THE TASK →
Word for word, output the data, with none of its pictures.

DATA SHOWN section start

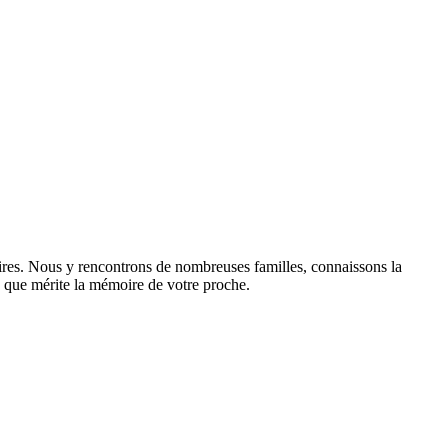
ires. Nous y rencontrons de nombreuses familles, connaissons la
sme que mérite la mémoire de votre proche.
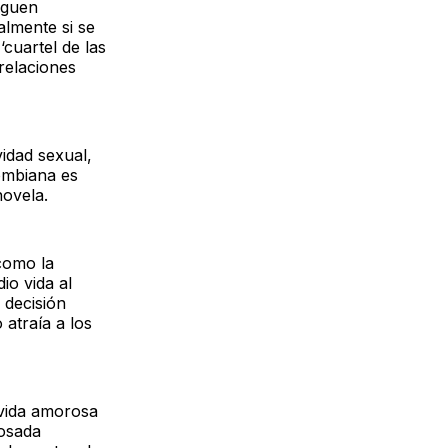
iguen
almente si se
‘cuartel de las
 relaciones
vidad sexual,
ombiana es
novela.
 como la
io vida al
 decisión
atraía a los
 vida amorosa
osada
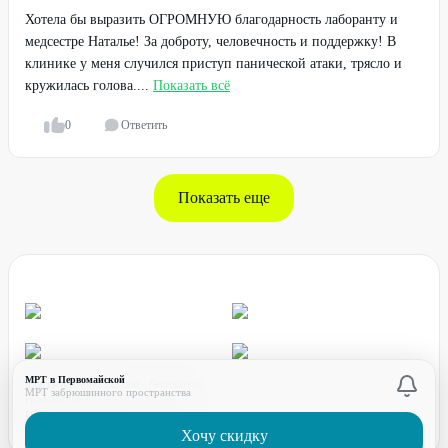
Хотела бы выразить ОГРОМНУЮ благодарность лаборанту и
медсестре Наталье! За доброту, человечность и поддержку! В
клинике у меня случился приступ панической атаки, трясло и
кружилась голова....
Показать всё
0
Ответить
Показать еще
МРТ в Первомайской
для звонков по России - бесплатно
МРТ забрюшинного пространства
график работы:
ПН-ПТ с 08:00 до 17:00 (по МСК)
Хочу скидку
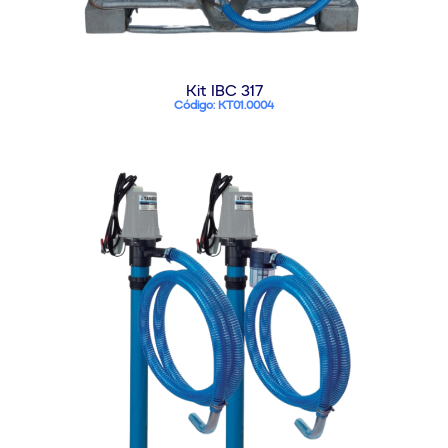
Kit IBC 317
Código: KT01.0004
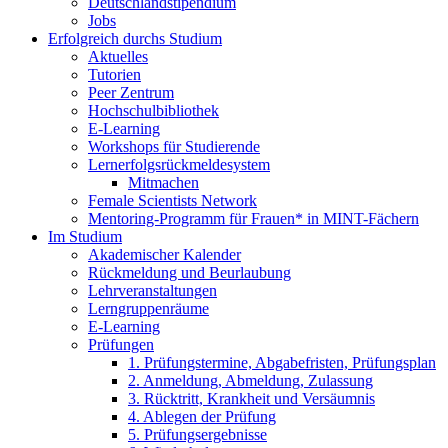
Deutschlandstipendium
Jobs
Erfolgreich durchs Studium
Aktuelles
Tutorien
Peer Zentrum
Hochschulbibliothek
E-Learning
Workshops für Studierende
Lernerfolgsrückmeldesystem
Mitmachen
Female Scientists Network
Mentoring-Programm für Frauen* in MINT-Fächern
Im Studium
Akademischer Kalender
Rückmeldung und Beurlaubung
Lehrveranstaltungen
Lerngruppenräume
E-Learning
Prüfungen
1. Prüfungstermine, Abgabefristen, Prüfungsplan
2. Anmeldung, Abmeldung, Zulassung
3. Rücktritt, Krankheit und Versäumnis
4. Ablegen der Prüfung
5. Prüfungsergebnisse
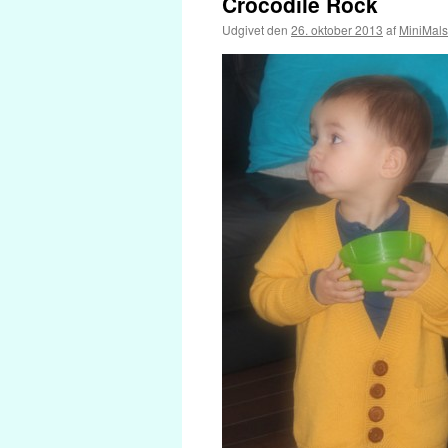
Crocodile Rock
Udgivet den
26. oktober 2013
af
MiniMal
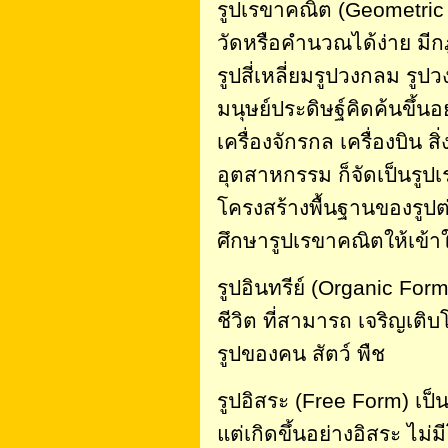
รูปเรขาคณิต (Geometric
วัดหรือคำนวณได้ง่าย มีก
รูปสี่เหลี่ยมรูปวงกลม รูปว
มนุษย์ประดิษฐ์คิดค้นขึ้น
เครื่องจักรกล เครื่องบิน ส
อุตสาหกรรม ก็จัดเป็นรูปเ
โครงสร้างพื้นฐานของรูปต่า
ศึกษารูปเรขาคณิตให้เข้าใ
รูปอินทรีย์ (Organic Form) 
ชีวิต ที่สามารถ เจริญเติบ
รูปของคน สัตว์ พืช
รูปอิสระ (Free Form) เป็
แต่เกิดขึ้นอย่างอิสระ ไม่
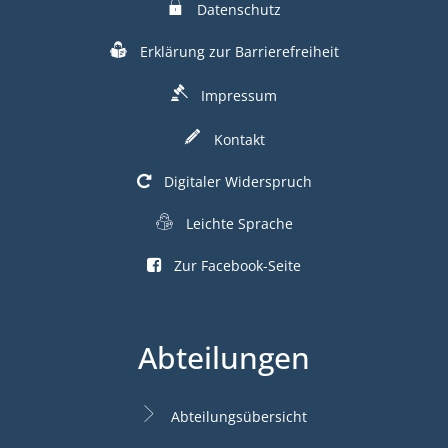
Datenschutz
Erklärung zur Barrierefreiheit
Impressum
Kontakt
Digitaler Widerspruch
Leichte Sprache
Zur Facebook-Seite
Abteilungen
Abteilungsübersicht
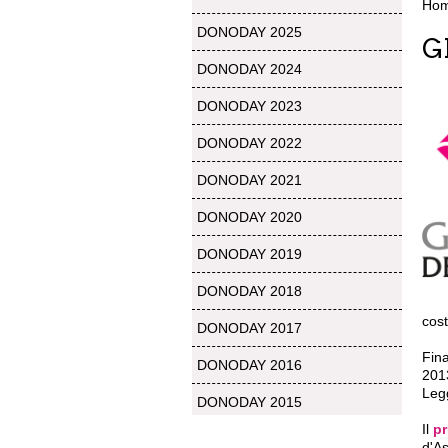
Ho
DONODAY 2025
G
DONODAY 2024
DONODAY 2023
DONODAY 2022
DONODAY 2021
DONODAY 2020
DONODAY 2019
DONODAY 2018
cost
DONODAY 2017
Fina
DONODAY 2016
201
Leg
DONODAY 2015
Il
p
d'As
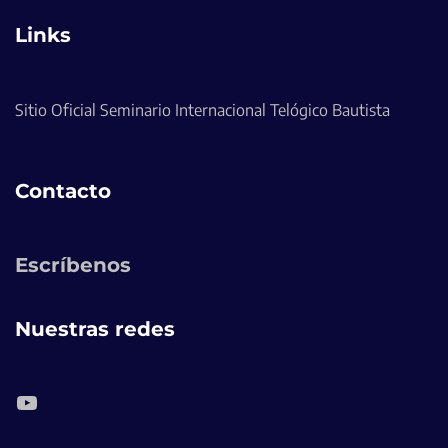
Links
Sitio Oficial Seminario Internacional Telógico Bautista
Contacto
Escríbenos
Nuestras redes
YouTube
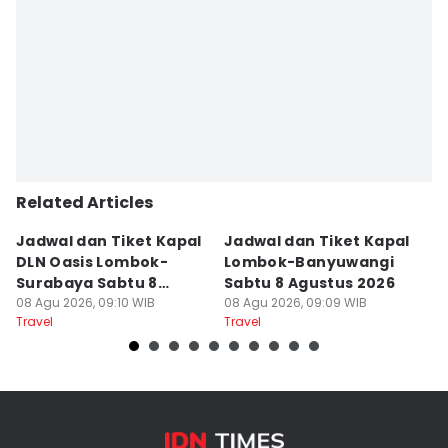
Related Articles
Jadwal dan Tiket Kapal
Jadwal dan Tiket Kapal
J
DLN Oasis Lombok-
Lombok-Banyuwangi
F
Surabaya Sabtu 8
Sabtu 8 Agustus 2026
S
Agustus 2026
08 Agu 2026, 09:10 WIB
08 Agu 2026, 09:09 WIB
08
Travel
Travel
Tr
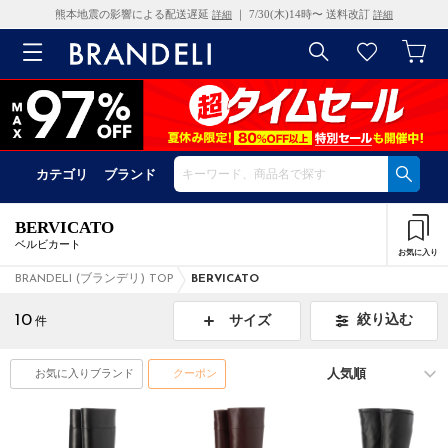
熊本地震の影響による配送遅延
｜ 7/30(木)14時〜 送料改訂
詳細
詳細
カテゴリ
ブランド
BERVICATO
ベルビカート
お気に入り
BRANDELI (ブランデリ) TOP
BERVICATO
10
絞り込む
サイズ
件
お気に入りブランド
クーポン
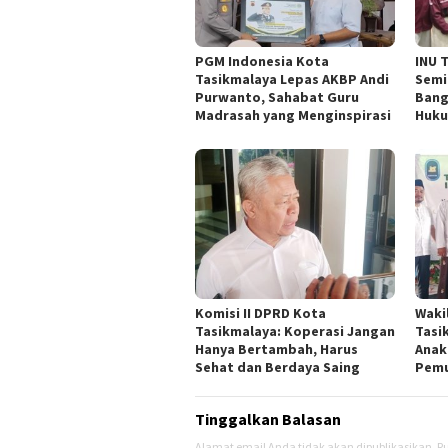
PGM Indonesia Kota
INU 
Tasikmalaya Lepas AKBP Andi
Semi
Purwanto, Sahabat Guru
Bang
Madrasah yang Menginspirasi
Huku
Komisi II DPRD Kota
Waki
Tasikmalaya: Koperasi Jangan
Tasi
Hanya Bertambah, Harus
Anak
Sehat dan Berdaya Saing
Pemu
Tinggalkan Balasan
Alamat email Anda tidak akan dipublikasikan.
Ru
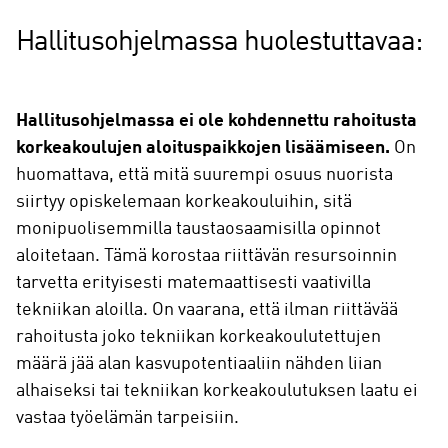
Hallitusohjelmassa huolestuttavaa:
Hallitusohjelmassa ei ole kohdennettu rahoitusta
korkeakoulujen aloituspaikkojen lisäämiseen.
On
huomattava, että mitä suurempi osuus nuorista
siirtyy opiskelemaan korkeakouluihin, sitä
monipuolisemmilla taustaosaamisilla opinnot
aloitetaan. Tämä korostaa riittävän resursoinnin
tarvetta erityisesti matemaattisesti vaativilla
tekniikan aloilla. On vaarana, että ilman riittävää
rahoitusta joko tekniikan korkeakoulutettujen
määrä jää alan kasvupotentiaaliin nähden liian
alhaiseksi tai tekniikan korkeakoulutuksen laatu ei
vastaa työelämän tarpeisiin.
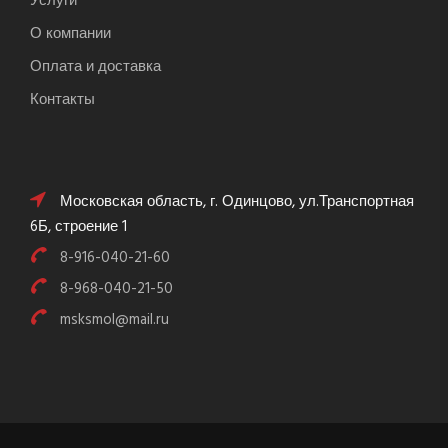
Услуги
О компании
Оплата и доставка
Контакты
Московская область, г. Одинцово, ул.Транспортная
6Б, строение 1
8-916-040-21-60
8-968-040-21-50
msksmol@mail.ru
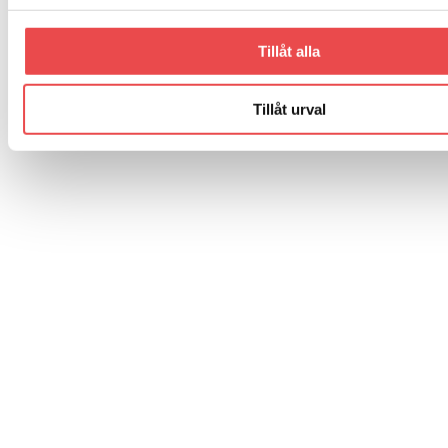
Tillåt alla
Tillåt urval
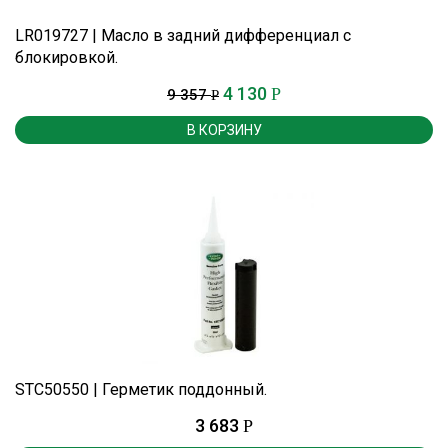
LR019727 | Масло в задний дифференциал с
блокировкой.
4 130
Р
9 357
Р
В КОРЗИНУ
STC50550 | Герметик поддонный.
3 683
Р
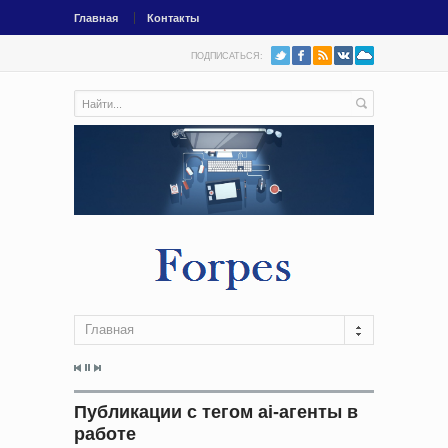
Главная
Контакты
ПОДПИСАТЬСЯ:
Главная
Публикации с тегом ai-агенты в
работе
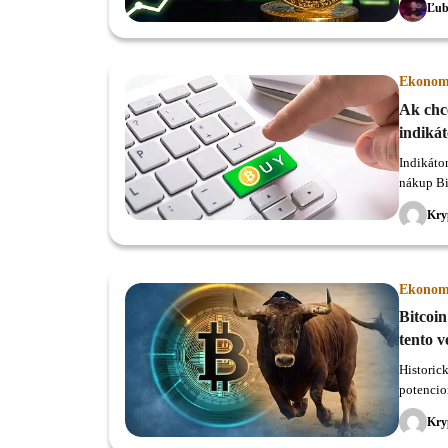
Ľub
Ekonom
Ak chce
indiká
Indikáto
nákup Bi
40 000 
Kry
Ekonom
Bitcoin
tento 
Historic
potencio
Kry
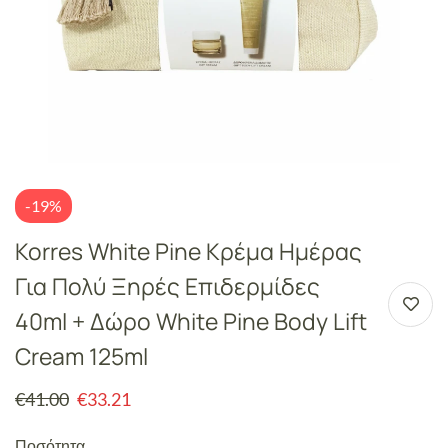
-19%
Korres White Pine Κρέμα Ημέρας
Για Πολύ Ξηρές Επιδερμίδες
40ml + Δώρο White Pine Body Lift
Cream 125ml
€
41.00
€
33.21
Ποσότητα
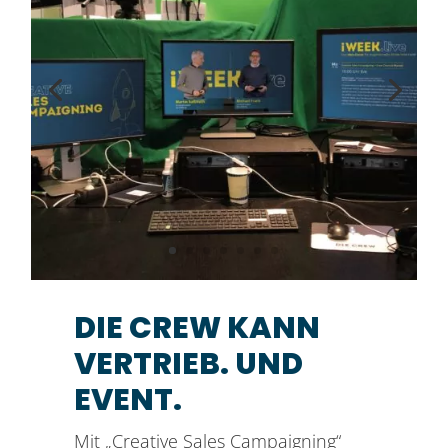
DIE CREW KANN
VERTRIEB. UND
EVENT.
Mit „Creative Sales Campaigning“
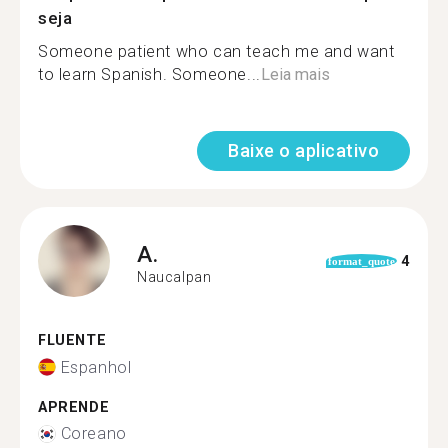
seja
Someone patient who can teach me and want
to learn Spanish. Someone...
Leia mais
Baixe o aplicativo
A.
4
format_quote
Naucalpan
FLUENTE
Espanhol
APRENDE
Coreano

DATA SHOWN section end

ANSWER SECTION →
ires. Nous y rencontrons de nombreuses familles, connaissons la
sme que mérite la mémoire de votre proche.
iguen
almente si se
‘cuartel de las
 relaciones
vidad sexual,
ombiana es
novela.
 como la
io vida al
 decisión
atraía a los
 vida amorosa
osada
Хотела бы выразить ОГРОМНУЮ благодарность лаборанту и
медсестре Наталье! За доброту, человечность и поддержку! В
клинике у меня случился приступ панической атаки, трясло и
кружилась голова....
Показать всё
0
Ответить
Показать еще
МРТ в Первомайской
для звонков по России - бесплатно
МРТ забрюшинного пространства
график работы:
ПН-ПТ с 08:00 до 17:00 (по МСК)
Хочу скидку
Kit IBC 317
Código: KT01.0004
Deutschlandstipendium
Jobs
Erfolgreich durchs Studium
Aktuelles
Tutorien
Peer Zentrum
Hochschulbibliothek
E-Learning
Workshops für Studierende
Lernerfolgsrückmeldesystem
Mitmachen
Female Scientists Network
Mentoring-Programm für Frauen* in MINT-Fächern
Im Studium
Akademischer Kalender
Rückmeldung und Beurlaubung
Lehrveranstaltungen
Lerngruppenräume
E-Learning
Prüfungen
1. Prüfungstermine, Abgabefristen, Prüfungsplan
2. Anmeldung, Abmeldung, Zulassung
3. Rücktritt, Krankheit und Versäumnis
4. Ablegen der Prüfung
5. Prüfungsergebnisse
Crocodile Rock
Udgivet den
26. oktober 2013
af
MiniMal
รูปเรขาคณิต (Geometric
วัดหรือคำนวณได้ง่าย มีก
รูปสี่เหลี่ยมรูปวงกลม รูปว
มนุษย์ประดิษฐ์คิดค้นขึ้น
เครื่องจักรกล เครื่องบิน ส
อุตสาหกรรม ก็จัดเป็นรูปเ
โครงสร้างพื้นฐานของรูปต่า
ศึกษารูปเรขาคณิตให้เข้าใ
รูปอินทรีย์ (Organic Form) 
ชีวิต ที่สามารถ เจริญเติบ
รูปของคน สัตว์ พืช
รูปอิสระ (Free Form) เป็
แต่เกิดขึ้นอย่างอิสระ ไม่
Datenschutz
Erklärung zur Barrierefreiheit
Impressum
Kontakt
Digitaler Widerspruch
Leichte Sprache
Zur Facebook-Seite
Abteilungen
Abteilungsübersicht
Ho
DONODAY 2025
G
DONODAY 2024
DONODAY 2023
DONODAY 2022
DONODAY 2021
DONODAY 2020
DONODAY 2019
DONODAY 2018
cost
DONODAY 2017
Fina
DONODAY 2016
201
Leg
DONODAY 2015
Il
p
d'As
Links
Sitio Oficial Seminario Internacional Telógico Bautista
Contacto
Escríbenos
Nuestras redes
YouTube
Related Articles
Jadwal dan Tiket Kapal
Jadwal dan Tiket Kapal
J
DLN Oasis Lombok-
Lombok-Banyuwangi
F
Surabaya Sabtu 8
Sabtu 8 Agustus 2026
S
Agustus 2026
08 Agu 2026, 09:10 WIB
08 Agu 2026, 09:09 WIB
08
Travel
Travel
Tr
熊本地震の影響による配送遅延
｜ 7/30(木)14時〜 送料改訂
詳細
詳細
カテゴリ
ブランド
BERVICATO
ベルビカート
お気に入り
BRANDELI (ブランデリ) TOP
BERVICATO
10
絞り込む
サイズ
件
お気に入りブランド
クーポン
PGM Indonesia Kota
INU 
Tasikmalaya Lepas AKBP Andi
Semi
Purwanto, Sahabat Guru
Bang
Madrasah yang Menginspirasi
Huku
Komisi II DPRD Kota
Waki
Tasikmalaya: Koperasi Jangan
Tasi
Hanya Bertambah, Harus
Anak
Sehat dan Berdaya Saing
Pemu
Tinggalkan Balasan
Alamat email Anda tidak akan dipublikasikan.
Ru
Hallitusohjelmassa huolestuttavaa:
Hallitusohjelmassa ei ole kohdennettu rahoitusta
korkeakoulujen aloituspaikkojen lisäämiseen.
On
huomattava, että mitä suurempi osuus nuorista
siirtyy opiskelemaan korkeakouluihin, sitä
monipuolisemmilla taustaosaamisilla opinnot
aloitetaan. Tämä korostaa riittävän resursoinnin
tarvetta erityisesti matemaattisesti vaativilla
tekniikan aloilla. On vaarana, että ilman riittävää
rahoitusta joko tekniikan korkeakoulutettujen
määrä jää alan kasvupotentiaaliin nähden liian
alhaiseksi tai tekniikan korkeakoulutuksen laatu ei
vastaa työelämän tarpeisiin.
Услуги
О компании
Оплата и доставка
Контакты
Московская область, г. Одинцово, ул.Транспортная
6Б, строение 1
8-916-040-21-60
8-968-040-21-50
msksmol@mail.ru
Tillåt alla
Tillåt urval
LR019727 | Масло в задний дифференциал с
блокировкой.
4 130
Р
9 357
Р
В КОРЗИНУ
STC50550 | Герметик поддонный.
3 683
Р
Главная
Контакты
ПОДПИСАТЬСЯ:
Главная
Публикации с тегом ai-агенты в
работе
Ľub
Ekonom
Ak chce
indiká
Indikáto
nákup Bi
40 000 
Kry
Ekonom
Bitcoin
tento 
Historic
potencio
Kry
-19%
Korres White Pine Κρέμα Ημέρας
Για Πολύ Ξηρές Επιδερμίδες
40ml + Δώρο White Pine Body Lift
Cream 125ml
€
41.00
€
33.21
Ποσότητα
DIE CREW KANN
VERTRIEB. UND
EVENT.
Mit „Creative Sales Campaigning“
seja
Someone patient who can teach me and want
to learn Spanish. Someone...
Leia mais
Baixe o aplicativo
A.
4
format_quote
Naucalpan
FLUENTE
Espanhol
APRENDE
Coreano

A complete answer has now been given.